Cross-field transport and pitch-angle anisotropy of solar energetic particles in MHD turbulence

TL;DR

This paper investigates how solar energetic particles spread in the heliosphere, focusing on the effects of pitch-angle anisotropy and different MHD turbulence models, revealing a new scaling law for particle drift.

Contribution

It introduces a novel calculation of particle drift considering pitch-angle dependence in two turbulence models, challenging previous assumptions.

Findings

Drift scales as (1-μ^2)^2 with pitch-angle cosine μ.

Results differ from previous models of SEP transport.

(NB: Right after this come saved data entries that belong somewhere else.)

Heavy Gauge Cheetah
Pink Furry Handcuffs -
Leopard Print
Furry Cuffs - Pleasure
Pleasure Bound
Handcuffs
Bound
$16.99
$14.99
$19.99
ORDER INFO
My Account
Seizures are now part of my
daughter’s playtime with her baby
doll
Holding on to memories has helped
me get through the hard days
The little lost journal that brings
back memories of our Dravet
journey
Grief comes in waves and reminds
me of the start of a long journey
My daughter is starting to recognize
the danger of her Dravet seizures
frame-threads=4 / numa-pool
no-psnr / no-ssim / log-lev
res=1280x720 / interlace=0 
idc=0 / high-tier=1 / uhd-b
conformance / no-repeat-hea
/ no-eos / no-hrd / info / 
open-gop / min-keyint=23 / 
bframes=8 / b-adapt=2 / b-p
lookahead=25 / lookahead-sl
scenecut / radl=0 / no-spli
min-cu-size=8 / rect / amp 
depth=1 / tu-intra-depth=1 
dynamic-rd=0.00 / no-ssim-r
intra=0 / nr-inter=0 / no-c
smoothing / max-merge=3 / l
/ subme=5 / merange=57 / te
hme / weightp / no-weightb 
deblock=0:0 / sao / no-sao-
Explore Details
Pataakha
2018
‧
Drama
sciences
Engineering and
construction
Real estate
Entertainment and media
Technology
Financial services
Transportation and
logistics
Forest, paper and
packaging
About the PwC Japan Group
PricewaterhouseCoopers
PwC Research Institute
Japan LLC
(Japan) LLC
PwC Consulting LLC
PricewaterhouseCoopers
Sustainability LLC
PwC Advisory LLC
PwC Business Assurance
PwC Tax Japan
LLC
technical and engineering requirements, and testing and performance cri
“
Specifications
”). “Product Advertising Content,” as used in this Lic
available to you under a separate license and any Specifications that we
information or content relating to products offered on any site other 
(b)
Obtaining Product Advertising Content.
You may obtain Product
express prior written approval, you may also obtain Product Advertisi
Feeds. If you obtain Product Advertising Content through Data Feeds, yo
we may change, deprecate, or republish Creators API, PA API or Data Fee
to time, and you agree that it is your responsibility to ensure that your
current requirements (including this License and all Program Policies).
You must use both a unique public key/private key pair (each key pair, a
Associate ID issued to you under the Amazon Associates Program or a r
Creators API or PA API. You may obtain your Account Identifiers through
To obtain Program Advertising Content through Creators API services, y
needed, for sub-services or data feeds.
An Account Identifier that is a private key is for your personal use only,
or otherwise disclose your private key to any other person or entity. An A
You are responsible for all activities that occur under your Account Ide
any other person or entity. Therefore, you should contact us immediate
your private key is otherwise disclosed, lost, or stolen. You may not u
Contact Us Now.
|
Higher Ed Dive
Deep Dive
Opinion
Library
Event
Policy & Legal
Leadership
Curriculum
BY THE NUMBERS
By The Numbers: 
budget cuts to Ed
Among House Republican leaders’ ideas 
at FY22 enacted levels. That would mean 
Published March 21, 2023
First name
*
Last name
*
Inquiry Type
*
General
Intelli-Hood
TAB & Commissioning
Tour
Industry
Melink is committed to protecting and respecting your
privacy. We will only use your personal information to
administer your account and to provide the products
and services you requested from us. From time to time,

Implications for improved heliospheric propagation models.

Abstract

Recent modelling of solar energetic particles (SEPs) propagation through the heliospheric turbulence, also discussed in this workshop, has investigated the role of the pitch-angle scattering and the perpendicular transport in spreading particles in heliolongitude, as shown by multi-spacecraft measurements (STEREO A/B, ACE, SOHO, etc.) at 1 AU in various energy ranges. In some events the first-order pitch-angle anisotropy of the particles distribution is not-negligible. We calculate the average perpendicular displacement due to the gradient/curvature drift in an inhomogeneous turbulence accounting for pitch-angle dependence for two MHD turbulence models: (a) 3-D isotropic, (b) anisotropic as conjectured by Goldreich-Sridhar. We find in both cases that the drift scales as $(1-\mu^2)^2$ with the cosine of pitch-angle $\mu$, in contrast with previous models for transport of SEPs. This result can impact the models of propagation of SEPs through the heliosphere.